But that is exactly the measure of a system. Or at least, it should be the measure of our system. As Senator John McCain so passionately wrote, “This is a moral debate. It is about who we are. I don’t mourn the loss of any terrorist’s life. What I do mourn is what we lose when by official policy or official neglect we confuse or encourage those who fight this war for us to forget that best sense of ourselves. Through the violence, chaos and heartache of war, through deprivation and cruelty and loss, we are always Americans, and different, stronger and better than those who would destroy us.”[9]

Let us conduct our affairs with an overabundance of integrity. Let other nations say that we are too fair to those who wrong us. Let us do anything rather than continuing a narrative of bigotry and torture. If the detainees are guilty let there be fair trials, let them be convicted, and let the court decide the remedy. We have had twelve years and two wars for vengeance. It is time to let justice have a turn. 

Jenica Maxwell is a 2L at S.J. Quinney College of Law. She is originally from St. George, Utah. Her areas of interest include Criminal Defense and Family Law. 




[1] Dukakis' Deadly Response, Time (last visited Nov. 17, 2013) http://content.time.com/time/specials/packages/article/0,28804,1844704_1844706_1844712,00.html.

[2] Michael Dukakis Interview, PBS (Oct. 29,1999) http://www.pbs.org/newshour/debatingourdestiny/interviews/dukakis.html.

[3] American approval for the death penalty is fairly stable, but it doesn’t have unanimous approval. See Lydia Saad, U.S. Death Penalty Support Stable at 63%, Gallup (Jan. 9, 2013) http://www.gallup.com/poll/159770/death-penalty-support-stable.aspx.

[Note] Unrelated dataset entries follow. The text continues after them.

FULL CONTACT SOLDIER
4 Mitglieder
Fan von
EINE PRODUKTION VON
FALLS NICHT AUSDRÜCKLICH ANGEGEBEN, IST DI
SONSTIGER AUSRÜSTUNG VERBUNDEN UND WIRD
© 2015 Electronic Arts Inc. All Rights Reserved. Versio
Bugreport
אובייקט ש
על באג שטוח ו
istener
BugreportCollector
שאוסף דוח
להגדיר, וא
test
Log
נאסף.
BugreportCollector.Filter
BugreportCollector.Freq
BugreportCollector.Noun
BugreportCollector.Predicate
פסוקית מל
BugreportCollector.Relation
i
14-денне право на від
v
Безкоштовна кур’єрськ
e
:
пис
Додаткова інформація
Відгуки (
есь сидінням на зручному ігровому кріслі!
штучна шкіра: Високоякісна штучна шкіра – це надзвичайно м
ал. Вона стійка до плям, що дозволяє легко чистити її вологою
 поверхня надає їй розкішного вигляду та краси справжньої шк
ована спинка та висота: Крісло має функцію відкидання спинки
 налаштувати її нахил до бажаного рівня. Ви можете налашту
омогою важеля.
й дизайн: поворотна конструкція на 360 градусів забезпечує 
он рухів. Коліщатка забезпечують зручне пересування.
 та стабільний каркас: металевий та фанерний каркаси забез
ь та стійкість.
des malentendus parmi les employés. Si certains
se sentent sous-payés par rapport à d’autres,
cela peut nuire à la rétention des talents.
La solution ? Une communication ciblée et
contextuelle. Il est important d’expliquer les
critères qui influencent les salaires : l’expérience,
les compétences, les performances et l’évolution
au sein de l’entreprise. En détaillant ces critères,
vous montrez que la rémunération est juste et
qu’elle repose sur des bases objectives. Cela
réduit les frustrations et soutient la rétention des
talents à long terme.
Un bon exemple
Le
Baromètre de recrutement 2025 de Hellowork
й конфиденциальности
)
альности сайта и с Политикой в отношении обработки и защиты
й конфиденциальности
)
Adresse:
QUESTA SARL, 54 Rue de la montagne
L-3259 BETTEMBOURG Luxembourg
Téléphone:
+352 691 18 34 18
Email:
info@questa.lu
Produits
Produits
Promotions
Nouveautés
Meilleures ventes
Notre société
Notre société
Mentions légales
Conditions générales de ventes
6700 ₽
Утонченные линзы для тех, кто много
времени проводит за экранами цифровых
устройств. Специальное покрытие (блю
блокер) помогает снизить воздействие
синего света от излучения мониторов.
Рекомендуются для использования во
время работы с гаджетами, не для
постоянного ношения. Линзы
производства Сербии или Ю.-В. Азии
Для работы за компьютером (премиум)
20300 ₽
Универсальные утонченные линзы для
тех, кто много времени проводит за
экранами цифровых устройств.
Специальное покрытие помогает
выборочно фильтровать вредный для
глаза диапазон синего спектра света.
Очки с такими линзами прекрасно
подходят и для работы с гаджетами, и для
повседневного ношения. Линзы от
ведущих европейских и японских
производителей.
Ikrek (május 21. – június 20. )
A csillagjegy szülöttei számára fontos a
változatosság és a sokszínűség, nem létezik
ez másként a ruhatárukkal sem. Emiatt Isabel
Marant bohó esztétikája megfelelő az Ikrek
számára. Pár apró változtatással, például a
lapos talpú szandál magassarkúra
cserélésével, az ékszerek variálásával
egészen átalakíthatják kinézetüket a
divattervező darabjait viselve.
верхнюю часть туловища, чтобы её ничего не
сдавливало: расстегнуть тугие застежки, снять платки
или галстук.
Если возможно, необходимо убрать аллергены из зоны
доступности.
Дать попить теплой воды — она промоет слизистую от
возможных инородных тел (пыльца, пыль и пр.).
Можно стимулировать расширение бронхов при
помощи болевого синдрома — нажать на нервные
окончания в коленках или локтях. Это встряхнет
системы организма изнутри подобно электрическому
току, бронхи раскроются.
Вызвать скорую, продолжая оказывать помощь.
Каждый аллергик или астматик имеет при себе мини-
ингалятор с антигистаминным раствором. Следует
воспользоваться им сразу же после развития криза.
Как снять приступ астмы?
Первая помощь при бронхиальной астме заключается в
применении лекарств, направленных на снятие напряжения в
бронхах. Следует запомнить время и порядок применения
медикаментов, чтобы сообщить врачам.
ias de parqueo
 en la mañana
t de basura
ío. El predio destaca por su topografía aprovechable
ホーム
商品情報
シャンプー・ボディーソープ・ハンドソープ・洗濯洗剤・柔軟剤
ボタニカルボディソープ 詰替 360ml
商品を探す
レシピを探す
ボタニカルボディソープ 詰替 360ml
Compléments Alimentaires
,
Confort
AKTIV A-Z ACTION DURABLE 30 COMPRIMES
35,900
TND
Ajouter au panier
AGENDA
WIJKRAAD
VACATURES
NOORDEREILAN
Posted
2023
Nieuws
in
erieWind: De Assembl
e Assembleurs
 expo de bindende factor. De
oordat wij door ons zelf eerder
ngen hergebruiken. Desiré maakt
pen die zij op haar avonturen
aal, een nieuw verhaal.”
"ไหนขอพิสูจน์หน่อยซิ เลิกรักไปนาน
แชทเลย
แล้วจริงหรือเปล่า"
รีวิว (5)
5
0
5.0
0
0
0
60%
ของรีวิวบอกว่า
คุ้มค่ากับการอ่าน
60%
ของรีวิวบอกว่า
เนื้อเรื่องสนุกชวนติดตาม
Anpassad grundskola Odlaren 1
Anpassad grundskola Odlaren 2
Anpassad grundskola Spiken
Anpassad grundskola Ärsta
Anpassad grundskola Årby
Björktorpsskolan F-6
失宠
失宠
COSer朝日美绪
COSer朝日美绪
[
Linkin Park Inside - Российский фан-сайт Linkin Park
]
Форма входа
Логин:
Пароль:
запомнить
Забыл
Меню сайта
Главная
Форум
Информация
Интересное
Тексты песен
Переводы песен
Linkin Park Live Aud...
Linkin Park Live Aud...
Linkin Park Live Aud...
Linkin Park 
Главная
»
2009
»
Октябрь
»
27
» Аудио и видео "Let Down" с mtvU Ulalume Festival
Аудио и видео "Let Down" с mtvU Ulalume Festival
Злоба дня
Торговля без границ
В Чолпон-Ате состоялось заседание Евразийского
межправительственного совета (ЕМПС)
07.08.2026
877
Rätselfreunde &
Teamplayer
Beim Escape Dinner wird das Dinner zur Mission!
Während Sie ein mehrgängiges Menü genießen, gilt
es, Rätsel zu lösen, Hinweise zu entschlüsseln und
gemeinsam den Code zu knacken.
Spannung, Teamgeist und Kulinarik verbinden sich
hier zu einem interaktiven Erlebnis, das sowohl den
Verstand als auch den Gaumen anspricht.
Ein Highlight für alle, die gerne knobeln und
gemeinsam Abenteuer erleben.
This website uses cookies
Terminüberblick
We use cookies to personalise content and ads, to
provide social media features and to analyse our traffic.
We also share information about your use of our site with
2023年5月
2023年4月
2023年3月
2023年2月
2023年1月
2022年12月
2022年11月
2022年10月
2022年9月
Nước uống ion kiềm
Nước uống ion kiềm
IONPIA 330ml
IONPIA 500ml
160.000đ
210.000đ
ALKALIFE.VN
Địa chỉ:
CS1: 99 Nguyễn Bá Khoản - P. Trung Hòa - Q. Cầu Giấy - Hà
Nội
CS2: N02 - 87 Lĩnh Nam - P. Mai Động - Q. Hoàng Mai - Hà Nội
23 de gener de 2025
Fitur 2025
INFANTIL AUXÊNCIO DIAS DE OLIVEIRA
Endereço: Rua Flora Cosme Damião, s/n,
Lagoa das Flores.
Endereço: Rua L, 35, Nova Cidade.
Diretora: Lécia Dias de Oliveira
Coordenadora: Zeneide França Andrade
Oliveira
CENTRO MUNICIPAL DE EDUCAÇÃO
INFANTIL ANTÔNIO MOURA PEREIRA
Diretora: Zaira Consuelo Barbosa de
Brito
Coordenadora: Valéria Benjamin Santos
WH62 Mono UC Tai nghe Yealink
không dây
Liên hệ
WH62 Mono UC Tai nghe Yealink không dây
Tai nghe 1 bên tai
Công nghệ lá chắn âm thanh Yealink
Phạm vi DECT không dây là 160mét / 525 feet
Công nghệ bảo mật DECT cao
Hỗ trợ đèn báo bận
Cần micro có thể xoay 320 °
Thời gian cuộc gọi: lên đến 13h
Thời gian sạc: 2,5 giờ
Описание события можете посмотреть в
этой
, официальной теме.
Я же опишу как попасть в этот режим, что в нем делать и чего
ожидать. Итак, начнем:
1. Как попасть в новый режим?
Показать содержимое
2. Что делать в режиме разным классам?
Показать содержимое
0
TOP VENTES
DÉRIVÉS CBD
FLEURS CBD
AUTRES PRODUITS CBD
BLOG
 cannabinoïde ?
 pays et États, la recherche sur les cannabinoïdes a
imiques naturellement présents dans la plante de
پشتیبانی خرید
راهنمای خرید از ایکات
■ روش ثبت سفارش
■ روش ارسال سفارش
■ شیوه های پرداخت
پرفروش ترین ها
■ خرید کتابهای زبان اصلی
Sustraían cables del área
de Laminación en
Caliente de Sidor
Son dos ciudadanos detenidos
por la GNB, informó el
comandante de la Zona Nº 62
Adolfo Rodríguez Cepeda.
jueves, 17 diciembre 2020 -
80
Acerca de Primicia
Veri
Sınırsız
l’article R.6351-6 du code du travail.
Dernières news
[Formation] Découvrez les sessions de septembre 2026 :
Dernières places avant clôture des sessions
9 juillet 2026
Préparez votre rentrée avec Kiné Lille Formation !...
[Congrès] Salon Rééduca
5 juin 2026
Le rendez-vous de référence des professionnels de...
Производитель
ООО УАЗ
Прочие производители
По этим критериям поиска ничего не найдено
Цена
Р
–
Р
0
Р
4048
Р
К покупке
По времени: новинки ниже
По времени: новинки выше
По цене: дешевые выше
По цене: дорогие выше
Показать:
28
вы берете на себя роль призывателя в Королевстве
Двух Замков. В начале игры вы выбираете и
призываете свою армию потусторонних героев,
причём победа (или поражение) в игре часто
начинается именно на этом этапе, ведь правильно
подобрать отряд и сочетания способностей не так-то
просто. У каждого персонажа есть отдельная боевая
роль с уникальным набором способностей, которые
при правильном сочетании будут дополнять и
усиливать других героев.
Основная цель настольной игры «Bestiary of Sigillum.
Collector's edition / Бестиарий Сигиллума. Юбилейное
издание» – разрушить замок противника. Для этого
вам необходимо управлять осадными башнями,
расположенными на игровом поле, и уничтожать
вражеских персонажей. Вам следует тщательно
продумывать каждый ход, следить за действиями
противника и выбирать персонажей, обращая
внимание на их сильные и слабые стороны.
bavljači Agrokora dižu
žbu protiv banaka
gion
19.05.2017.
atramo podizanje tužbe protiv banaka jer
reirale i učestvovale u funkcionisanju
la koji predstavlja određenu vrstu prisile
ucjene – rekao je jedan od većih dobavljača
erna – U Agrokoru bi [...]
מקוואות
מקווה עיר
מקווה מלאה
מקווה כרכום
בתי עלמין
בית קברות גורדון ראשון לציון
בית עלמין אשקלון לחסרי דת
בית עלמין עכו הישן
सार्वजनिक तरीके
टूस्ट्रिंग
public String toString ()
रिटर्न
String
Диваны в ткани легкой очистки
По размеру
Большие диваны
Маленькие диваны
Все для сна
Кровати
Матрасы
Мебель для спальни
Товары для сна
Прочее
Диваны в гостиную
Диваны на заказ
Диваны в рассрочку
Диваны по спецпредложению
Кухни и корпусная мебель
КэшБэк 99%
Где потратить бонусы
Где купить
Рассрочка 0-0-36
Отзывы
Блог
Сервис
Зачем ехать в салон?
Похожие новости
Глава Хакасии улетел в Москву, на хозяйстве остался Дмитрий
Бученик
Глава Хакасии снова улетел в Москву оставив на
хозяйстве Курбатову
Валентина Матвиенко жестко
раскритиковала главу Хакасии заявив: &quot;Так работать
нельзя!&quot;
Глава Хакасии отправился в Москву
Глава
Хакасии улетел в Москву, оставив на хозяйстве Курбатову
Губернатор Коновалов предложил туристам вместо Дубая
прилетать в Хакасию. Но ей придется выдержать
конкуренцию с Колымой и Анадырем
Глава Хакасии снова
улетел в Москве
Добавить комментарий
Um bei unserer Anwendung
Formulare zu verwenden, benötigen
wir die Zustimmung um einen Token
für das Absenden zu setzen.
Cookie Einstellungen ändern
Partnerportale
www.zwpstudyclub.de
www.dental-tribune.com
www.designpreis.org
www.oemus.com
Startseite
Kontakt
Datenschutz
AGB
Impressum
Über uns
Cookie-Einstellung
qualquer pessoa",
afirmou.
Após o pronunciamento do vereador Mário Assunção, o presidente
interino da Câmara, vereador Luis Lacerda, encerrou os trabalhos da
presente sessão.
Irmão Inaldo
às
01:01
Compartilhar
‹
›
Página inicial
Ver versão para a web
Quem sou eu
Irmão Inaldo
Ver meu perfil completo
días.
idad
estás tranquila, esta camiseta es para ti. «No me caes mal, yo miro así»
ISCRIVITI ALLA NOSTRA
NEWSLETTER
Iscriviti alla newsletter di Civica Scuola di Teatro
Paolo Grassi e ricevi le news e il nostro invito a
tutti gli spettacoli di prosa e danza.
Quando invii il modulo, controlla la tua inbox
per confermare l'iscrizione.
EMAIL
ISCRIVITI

[4] C.S. Lewis, Mere Christianity 115 (1980).

[5] 60 Minutes: Inside Guantanamo (CBS News broadcast Nov. 3, 2013) available at http://www.cbsnews.com/video/watch/?id=50158428n.

[6] Id.

[7] Bivens v. Six Unknown Named Agents of Fed. Bureau of Narcotics, 403 U.S. 388, 392 (1971).

[8] Id.

[9] John McCain, Bin Laden’s death and the debate over torture, The Washington Post (May 11, 2011) http://articles.washingtonpost.com/2011-05-11/opinions/35232295_1_qaeda-interrogation-techniques-cia-detainee.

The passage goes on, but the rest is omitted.